(PROVIDED MATERIAL begins)

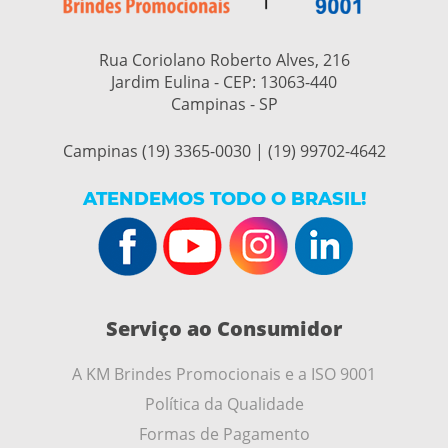
Rua Coriolano Roberto Alves, 216
Jardim Eulina - CEP:
13063-440
Campinas - SP
Campinas (19) 3365-0030 | (19) 99702-4642
ATENDEMOS TODO O BRASIL!
Serviço ao Consumidor
A KM Brindes Promocionais e a ISO 9001
Política da Qualidade
Formas de Pagamento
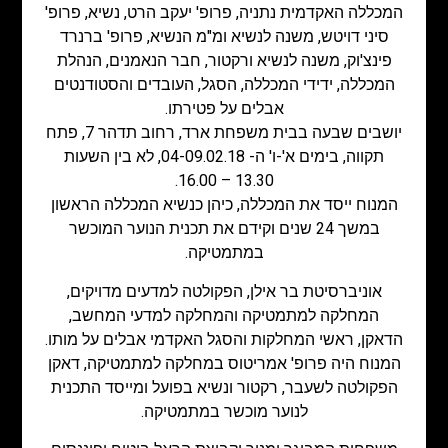
המכללה האקדמית נתניה, פרופ' יעקב הרט, נשיא, פרופ'
סיני דויטש, משנה לנשיא ומ"מ הנשיא, פרופ' ברנרד
פינצ'וק, משנה לנשיא ורקטור, חבר הנאמנים, הנהלת
המכללה, ידידי המכללה, הסגל, העובדים והסטודנטים
אבלים על פטירתו.
יושבים שבעה בבית משפחת ארד, רחוב תדהר 7, פתח
תקווה, בימים א'-ו' ה- 04-09.02.18, לא בין השעות
13.30 – 16.00.
המנוח ייסד את המכללה, כיהן כנשיא המכללה הראשון
במשך 24 שנים וקידם את תכנית הנוער המוכשר
במתמטיקה.
אוניברסיטת בר אילן, הפקולטה למדעים מדויקים,
המחלקה למתמטיקה והמחלקה למדעי המחשב,
הדאקן, ראשי המחלקות והסגל האקדמי אבלים על מותו.
המנוח היה פרופ' אמריטוס במחלקה למתמטיקה, דאקן
הפקולטה לשעבר, רקטור ונשיא בפועל ומייסד התכנית
לנוער מוכשר במתמטיקה.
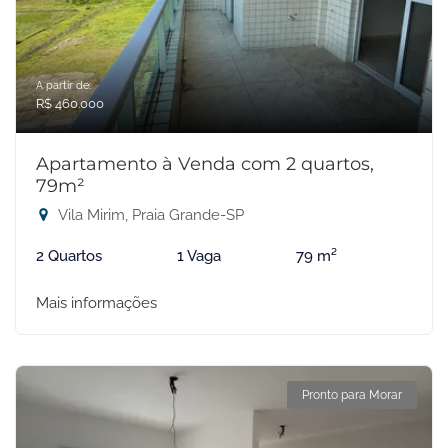
A partir de:
R$ 460.000
Apartamento à Venda com 2 quartos,
79m²
Vila Mirim, Praia Grande-SP
2 Quartos
1 Vaga
79 m²
Mais informações
Pronto para Morar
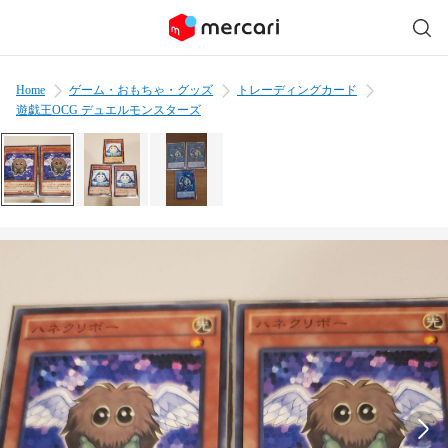
Home
ゲーム・おもちゃ・グッズ
トレーディングカード
遊戯王OCG デュエルモンスターズ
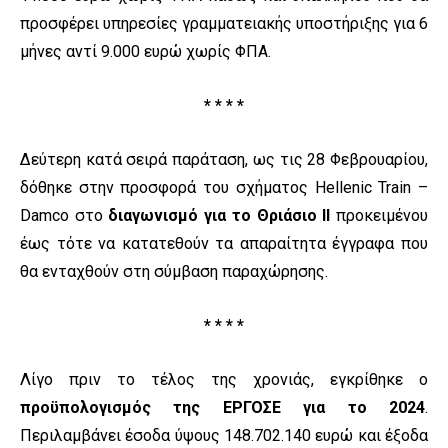
προσφέρει υπηρεσίες γραμματειακής υποστήριξης για 6
μήνες αντί 9.000 ευρώ χωρίς ΦΠΑ.
* * * *
Δεύτερη κατά σειρά παράταση, ως τις 28 Φεβρουαρίου,
δόθηκε στην προσφορά του σχήματος Hellenic Train –
Damco στο
διαγωνισμό για το Θριάσιο ΙΙ
προκειμένου
έως τότε να κατατεθούν τα απαραίτητα έγγραφα που
θα ενταχθούν στη σύμβαση παραχώρησης.
* * * *
Λίγο πριν το τέλος της χρονιάς, εγκρίθηκε ο
προϋπολογισμός της ΕΡΓΟΣΕ για το 2024
.
Περιλαμβάνει έσοδα ύψους 148.702.140 ευρώ και έξοδα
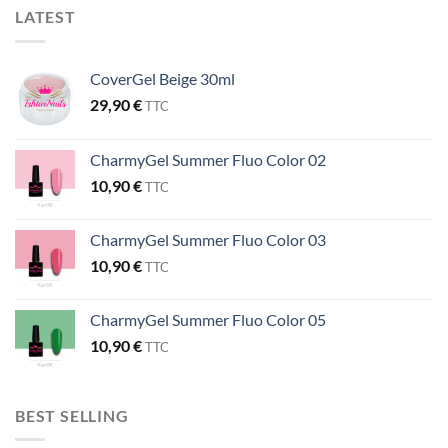
LATEST
CoverGel Beige 30ml
29,90
€
TTC
CharmyGel Summer Fluo Color 02
10,90
€
TTC
CharmyGel Summer Fluo Color 03
10,90
€
TTC
CharmyGel Summer Fluo Color 05
10,90
€
TTC
BEST SELLING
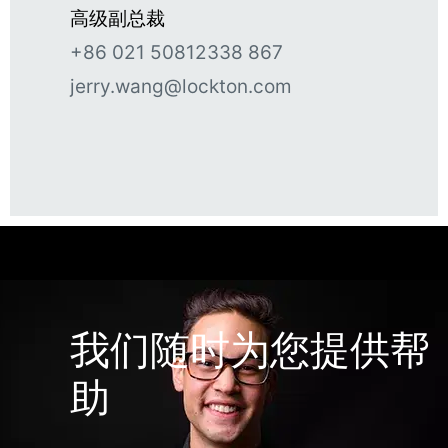
高级副总裁
+86 021 50812338 867
jerry.wang@lockton.com
我们随时为您提供帮
助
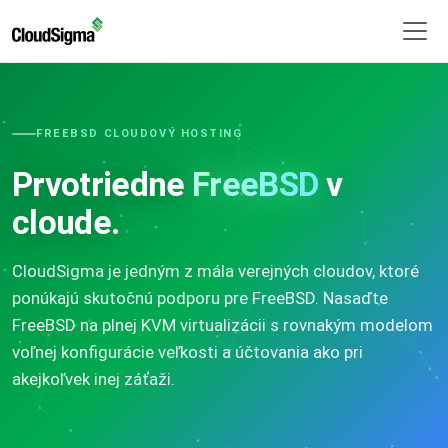
FREEBSD CLOUDOVÝ HOSTING
Prvotriedne
FreeBSD
v
cloude.
CloudSigma je jedným z mála verejných cloudov, ktoré
ponúkajú skutočnú podporu pre FreeBSD. Nasaďte
FreeBSD na plnej KVM virtualizácii s rovnakým modelom
voľnej konfigurácie veľkosti a účtovania ako pri
akejkoľvek inej záťaži.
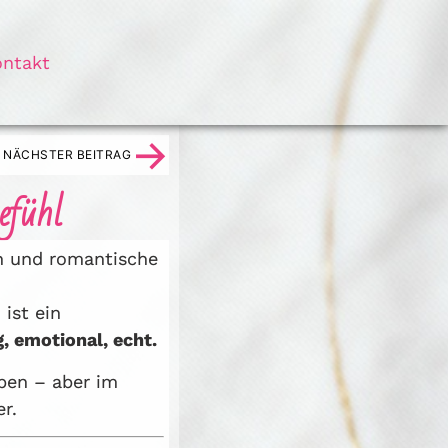
ontakt
→
NÄCHSTER BEITRAG
efühl
en und romantische
ist ein
, emotional, echt.
ben – aber im
r.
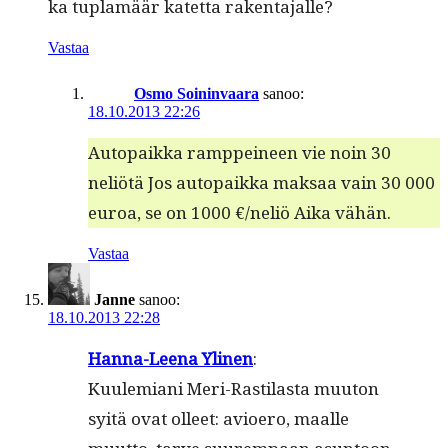
ka tuplamäär katet­ta rakentajalle?
Vastaa
Osmo Soininvaara
sanoo:
18.10.2013 22:26
Autopaik­ka ramppei­neen vie noin 30
neliötä Jos autopaik­ka mak­saa vain 30 000
euroa, se on 1000 €/neliö Aika vähän.
Vastaa
Janne
sanoo:
18.10.2013 22:28
Han­na-Leena Yli­nen
:
Kuulemi­ani Meri-Rasti­las­ta muu­ton
syitä ovat olleet: avio­ero, maalle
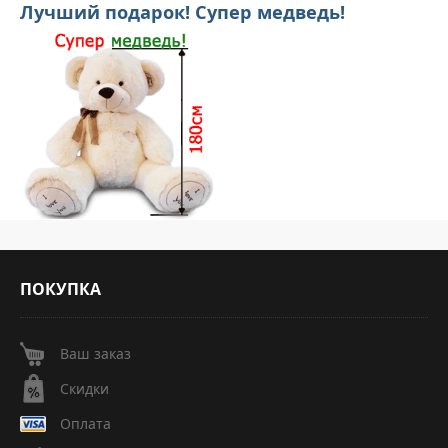
Лучший подарок! Супер медведь!
ПОКУПКА
Ваш заказ
Скидки
Оплата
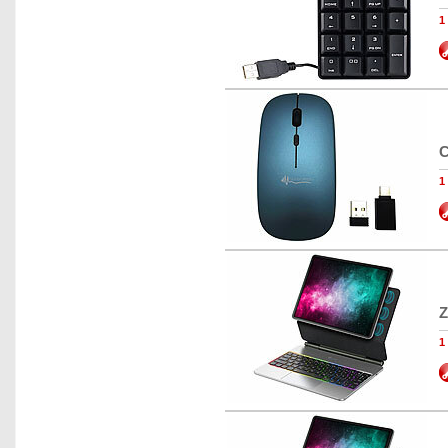
1
C
1
Z
1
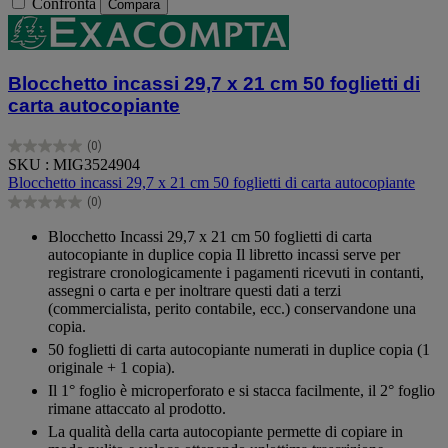
Confronta
Compara
Blocchetto incassi 29,7 x 21 cm 50 foglietti di
carta autocopiante
(0)
0.0
SKU : MIG3524904
su
Blocchetto incassi 29,7 x 21 cm 50 foglietti di carta autocopiante
5
(0)
stelle.
0.0
su
Blocchetto Incassi 29,7 x 21 cm 50 foglietti di carta
5
autocopiante in duplice copia Il libretto incassi serve per
stelle.
registrare cronologicamente i pagamenti ricevuti in contanti,
assegni o carta e per inoltrare questi dati a terzi
(commercialista, perito contabile, ecc.) conservandone una
copia.
50 foglietti di carta autocopiante numerati in duplice copia (1
originale + 1 copia).
Il 1° foglio è microperforato e si stacca facilmente, il 2° foglio
rimane attaccato al prodotto.
La qualità della carta autocopiante permette di copiare in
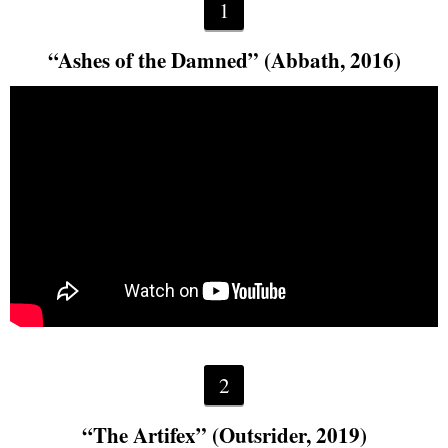
1
“Ashes of the Damned” (Abbath, 2016)
2
“The Artifex” (Outsrider, 2019)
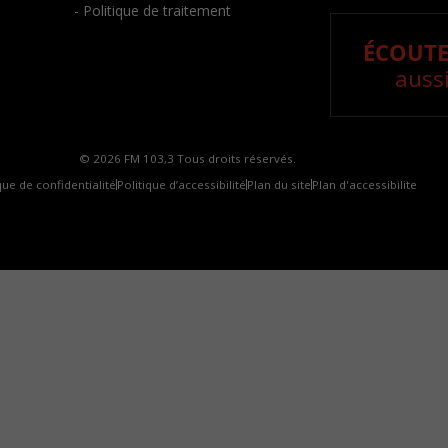
- Politique de traitement
ÉCOUTE
aussi
© 2026 FM 103,3 Tous droits réservés.
que de confidentialité
Politique d’accessibilité
Plan du site
Plan d'accessibilite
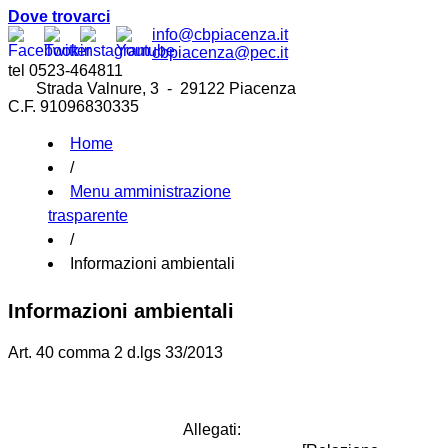
Dove trovarci
info@cbpiacenza.it
cbpiacenza@pec.it
tel 0523-464811
Strada Valnure, 3 - 29122 Piacenza
C.F. 91096830335
Home
/
Menu amministrazione
trasparente
/
Informazioni ambientali
Informazioni ambientali
Art. 40 comma 2 d.lgs 33/2013
Allegati:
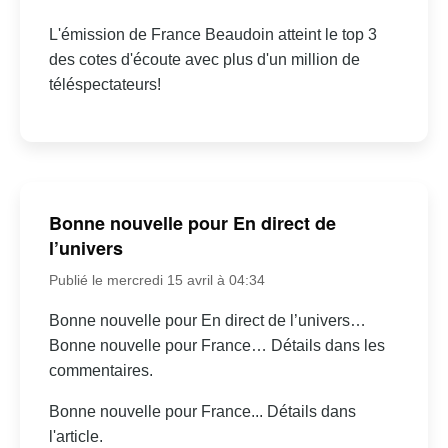
L'émission de France Beaudoin atteint le top 3
des cotes d'écoute avec plus d'un million de
téléspectateurs!
Bonne nouvelle pour En direct de
l’univers
Publié le mercredi 15 avril à 04:34
Bonne nouvelle pour En direct de l’univers…
Bonne nouvelle pour France… Détails dans les
commentaires.
Bonne nouvelle pour France... Détails dans
l'article.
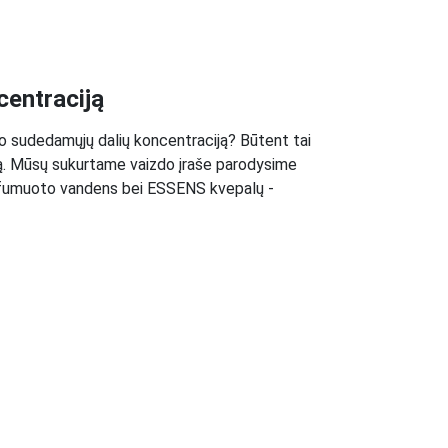
centraciją
apo sudedamųjų dalių koncentraciją? Būtent tai
umą. Mūsų sukurtame vaizdo įraše parodysime
arfumuoto vandens bei ESSENS kvepalų -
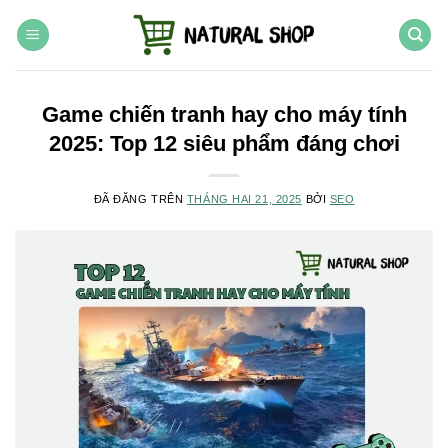
Chuyển
đến
nội
dung
Game chiến tranh hay cho máy tính
2025: Top 12 siêu phẩm đáng chơi
ĐÃ ĐĂNG TRÊN
THÁNG HAI 21, 2025
BỞI
SEO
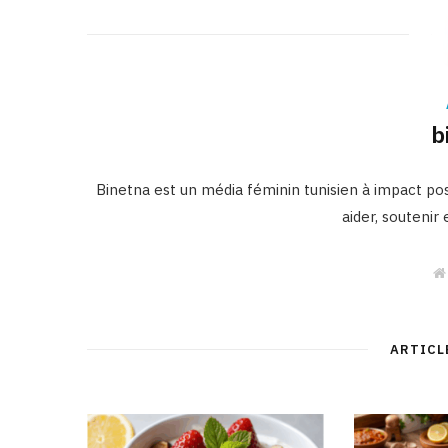
b
Binetna est un média féminin tunisien à impact posi
aider, soutenir
ARTICL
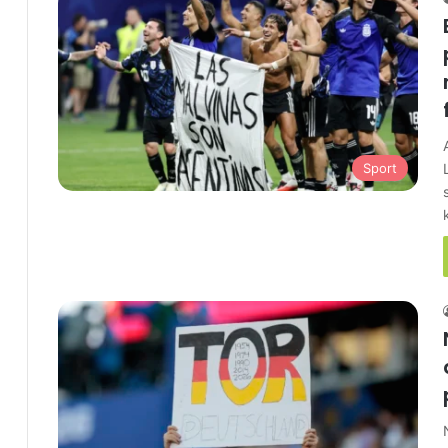
Sport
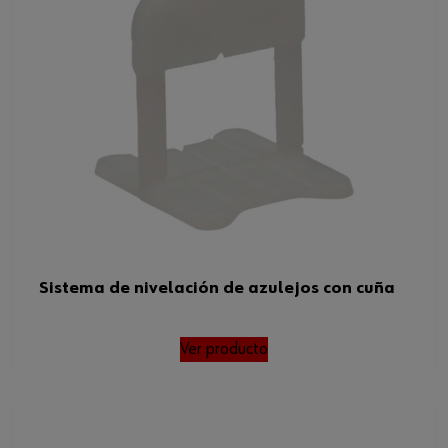
Sistema de nivelación de azulejos con cuña
Ver producto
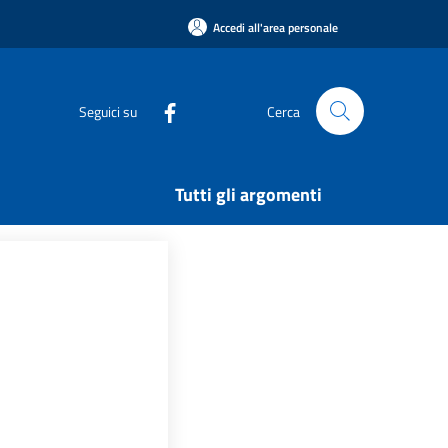
Accedi all'area personale
Seguici su
Cerca
Tutti gli argomenti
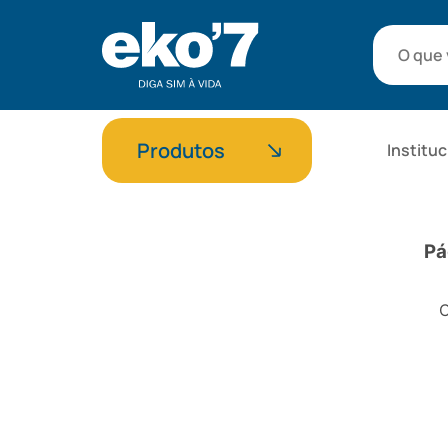
Produtos
Instituc
Pá
C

(PROVIDED MATERIAL ends)

AIM OF THE EXERCISE
Pictures are to be excluded; everything else in the records must be reproduced exactly.

YOUR RESPONSE
Rua Coriolano Roberto Alves, 216
Jardim Eulina - CEP:
13063-440
Campinas - SP
Campinas (19) 3365-0030 | (19) 99702-4642
ATENDEMOS TODO O BRASIL!
Serviço ao Consumidor
A KM Brindes Promocionais e a ISO 9001
Política da Qualidade
Formas de Pagamento
המכללה האקדמית נתניה, פרופ' יעקב הרט, נשיא, פרופ'
סיני דויטש, משנה לנשיא ומ"מ הנשיא, פרופ' ברנרד
פינצ'וק, משנה לנשיא ורקטור, חבר הנאמנים, הנהלת
המכללה, ידידי המכללה, הסגל, העובדים והסטודנטים
אבלים על פטירתו.
יושבים שבעה בבית משפחת ארד, רחוב תדהר 7, פתח
תקווה, בימים א'-ו' ה- 04-09.02.18, לא בין השעות
13.30 – 16.00.
המנוח ייסד את המכללה, כיהן כנשיא המכללה הראשון
במשך 24 שנים וקידם את תכנית הנוער המוכשר
במתמטיקה.
אוניברסיטת בר אילן, הפקולטה למדעים מדויקים,
המחלקה למתמטיקה והמחלקה למדעי המחשב,
הדאקן, ראשי המחלקות והסגל האקדמי אבלים על מותו.
המנוח היה פרופ' אמריטוס במחלקה למתמטיקה, דאקן
הפקולטה לשעבר, רקטור ונשיא בפועל ומייסד התכנית
לנוער מוכשר במתמטיקה.
A partir de:
R$ 460.000
Apartamento à Venda com 2 quartos,
79m²
Vila Mirim, Praia Grande-SP
2 Quartos
1 Vaga
79 m²
Mais informações
Pronto para Morar
Home
ゲーム・おもちゃ・グッズ
トレーディングカード
遊戯王OCG デュエルモンスターズ
προσφέρει υπηρεσίες γραμματειακής υποστήριξης για 6
μήνες αντί 9.000 ευρώ χωρίς ΦΠΑ.
* * * *
Δεύτερη κατά σειρά παράταση, ως τις 28 Φεβρουαρίου,
δόθηκε στην προσφορά του σχήματος Hellenic Train –
Damco στο
διαγωνισμό για το Θριάσιο ΙΙ
προκειμένου
έως τότε να κατατεθούν τα απαραίτητα έγγραφα που
θα ενταχθούν στη σύμβαση παραχώρησης.
* * * *
Λίγο πριν το τέλος της χρονιάς, εγκρίθηκε ο
προϋπολογισμός της ΕΡΓΟΣΕ για το 2024
.
Περιλαμβάνει έσοδα ύψους 148.702.140 ευρώ και έξοδα
LATEST
CoverGel Beige 30ml
29,90
€
TTC
CharmyGel Summer Fluo Color 02
10,90
€
TTC
CharmyGel Summer Fluo Color 03
10,90
€
TTC
CharmyGel Summer Fluo Color 05
10,90
€
TTC
BEST SELLING
高级副总裁
+86 021 50812338 867
jerry.wang@lockton.com
我们随时为您提供帮
助
FREEBSD CLOUDOVÝ HOSTING
Prvotriedne
FreeBSD
v
cloude.
CloudSigma je jedným z mála verejných cloudov, ktoré
ponúkajú skutočnú podporu pre FreeBSD. Nasaďte
FreeBSD na plnej KVM virtualizácii s rovnakým modelom
voľnej konfigurácie veľkosti a účtovania ako pri
akejkoľvek inej záťaži.
ontakt
→
NÄCHSTER BEITRAG
efühl
en und romantische
ist ein
, emotional, echt.
ben – aber im
r.
ka tuplamäär katet­ta rakentajalle?
Vastaa
Osmo Soininvaara
sanoo:
18.10.2013 22:26
Autopaik­ka ramppei­neen vie noin 30
neliötä Jos autopaik­ka mak­saa vain 30 000
euroa, se on 1000 €/neliö Aika vähän.
Vastaa
Janne
sanoo:
18.10.2013 22:28
Han­na-Leena Yli­nen
:
Kuulemi­ani Meri-Rasti­las­ta muu­ton
syitä ovat olleet: avio­ero, maalle
Лучший подарок! Супер медведь!
ПОКУПКА
Ваш заказ
Скидки
Оплата
1
C
1
Z
1
Confronta
Compara
Blocchetto incassi 29,7 x 21 cm 50 foglietti di
carta autocopiante
(0)
0.0
SKU : MIG3524904
su
Blocchetto incassi 29,7 x 21 cm 50 foglietti di carta autocopiante
5
(0)
stelle.
0.0
su
Blocchetto Incassi 29,7 x 21 cm 50 foglietti di carta
5
autocopiante in duplice copia Il libretto incassi serve per
stelle.
registrare cronologicamente i pagamenti ricevuti in contanti,
assegni o carta e per inoltrare questi dati a terzi
(commercialista, perito contabile, ecc.) conservandone una
copia.
50 foglietti di carta autocopiante numerati in duplice copia (1
originale + 1 copia).
Il 1° foglio è microperforato e si stacca facilmente, il 2° foglio
rimane attaccato al prodotto.
La qualità della carta autocopiante permette di copiare in
1
“Ashes of the Damned” (Abbath, 2016)
2
“The Artifex” (Outsrider, 2019)
- Politique de traitement
ÉCOUTE
aussi
© 2026 FM 103,3 Tous droits réservés.
que de confidentialité
Politique d’accessibilité
Plan du site
Plan d'accessibilite
Dove trovarci
info@cbpiacenza.it
cbpiacenza@pec.it
tel 0523-464811
Strada Valnure, 3 - 29122 Piacenza
C.F. 91096830335
Home
/
Menu amministrazione
trasparente
/
Informazioni ambientali
Informazioni ambientali
Art. 40 comma 2 d.lgs 33/2013
Allegati:
L'émission de France Beaudoin atteint le top 3
des cotes d'écoute avec plus d'un million de
téléspectateurs!
Bonne nouvelle pour En direct de
l’univers
Publié le mercredi 15 avril à 04:34
Bonne nouvelle pour En direct de l’univers…
Bonne nouvelle pour France… Détails dans les
commentaires.
Bonne nouvelle pour France... Détails dans
l'article.
centraciją
apo sudedamųjų dalių koncentraciją? Būtent tai
umą. Mūsų sukurtame vaizdo įraše parodysime
arfumuoto vandens bei ESSENS kvepalų -
Chuyển
đến
nội
dung
Game chiến tranh hay cho máy tính
2025: Top 12 siêu phẩm đáng chơi
ĐÃ ĐĂNG TRÊN
THÁNG HAI 21, 2025
BỞI
SEO
b
Binetna est un média féminin tunisien à impact posi
aider, soutenir
ARTICL
Sport
Sistema de nivelación de azulejos con cuña
Ver producto
Accedi all'area personale
Seguici su
Cerca
Tutti gli argomenti
Produtos
Instituc
Pá
C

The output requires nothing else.